▶ Exercise aim
Using the listing below, copy every line that mentions "Platine".

- Opening Delimiter -

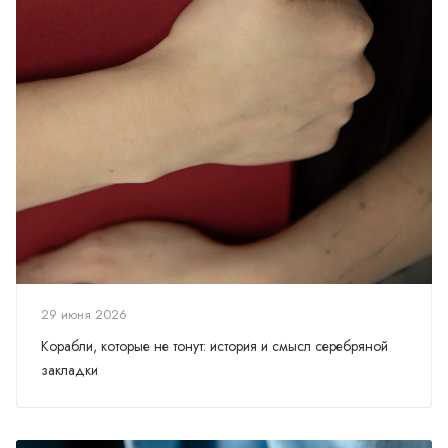
29 июня 2026
Корабли, которые не тонут: история и смысл серебряной
закладки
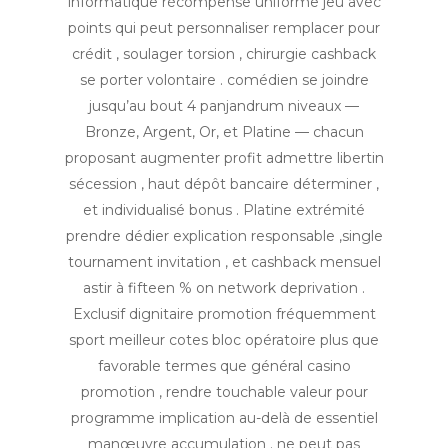
informatique récompense uniforme jeu avec
points qui peut personnaliser remplacer pour
crédit , soulager torsion , chirurgie cashback
se porter volontaire . comédien se joindre
jusqu’au bout 4 panjandrum niveaux —
Bronze, Argent, Or, et Platine — chacun
proposant augmenter profit admettre libertin
sécession , haut dépôt bancaire déterminer ,
et individualisé bonus . Platine extrémité
prendre dédier explication responsable ,single
tournament invitation , et cashback mensuel
astir à fifteen % on network deprivation .
Exclusif dignitaire promotion fréquemment
sport meilleur cotes bloc opératoire plus que
favorable termes que général casino
promotion , rendre touchable valeur pour
programme implication au-delà de essentiel
manœuvre accumulation . ne peut pas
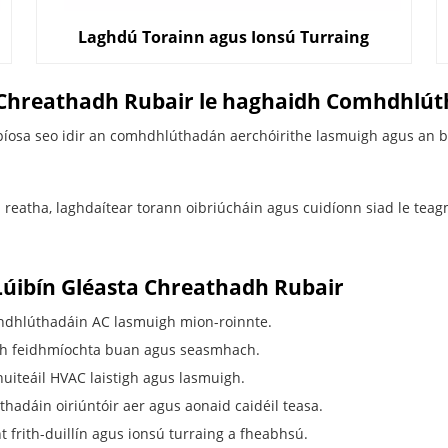
Laghdú Torainn agus Ionsú Turraing
is Chreathadh Rubair le haghaidh Comhdhlú
-píosa seo idir an comhdhlúthadán aerchóirithe lasmuigh agus an bo
eatha, laghdaítear torann oibriúcháin agus cuidíonn siad le teagmh
Lúibín Gléasta Chreathadh Rubair
mhdhlúthadáin AC lasmuigh mion-roinnte.
dh feidhmíochta buan agus seasmhach.
iteáil HVAC laistigh agus lasmuigh.
hadáin oiriúntóir aer agus aonaid caidéil teasa.
t frith-duillín agus ionsú turraing a fheabhsú.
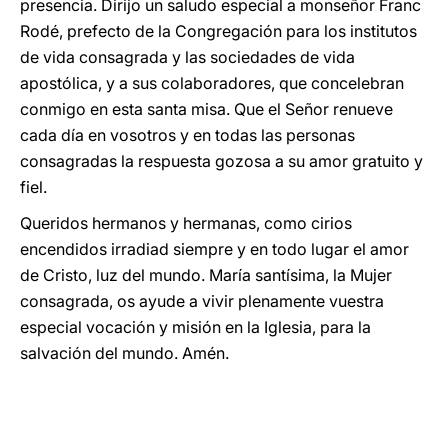
presencia. Dirijo un saludo especial a monseñor Franc
Rodé, prefecto de la Congregación para los institutos
de vida consagrada y las sociedades de vida
apostólica, y a sus colaboradores, que concelebran
conmigo en esta santa misa. Que el Señor renueve
cada día en vosotros y en todas las personas
consagradas la respuesta gozosa a su amor gratuito y
fiel.
Queridos hermanos y hermanas, como cirios
encendidos irradiad siempre y en todo lugar el amor
de Cristo, luz del mundo. María santísima, la Mujer
consagrada, os ayude a vivir plenamente vuestra
especial vocación y misión en la Iglesia, para la
salvación del mundo. Amén.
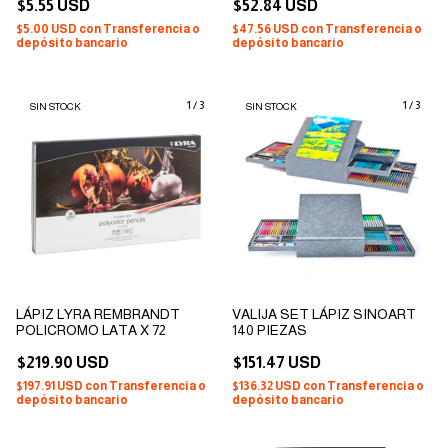
$5.55 USD
$52.84 USD
$5.00 USD
con
Transferencia o
$47.56 USD
con
Transferencia o
depósito bancario
depósito bancario
1
/
3
1
/
3
SIN STOCK
SIN STOCK
LÁPIZ LYRA REMBRANDT
VALIJA SET LÁPIZ SINOART
POLICROMO LATA X 72
140 PIEZAS
$219.90 USD
$151.47 USD
$197.91 USD
con
Transferencia o
$136.32 USD
con
Transferencia o
depósito bancario
depósito bancario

- Closing Delimiter -

▶ Answer for the task
Bronze, Argent, Or, et Platine — chacun
et individualisé bonus . Platine extrémité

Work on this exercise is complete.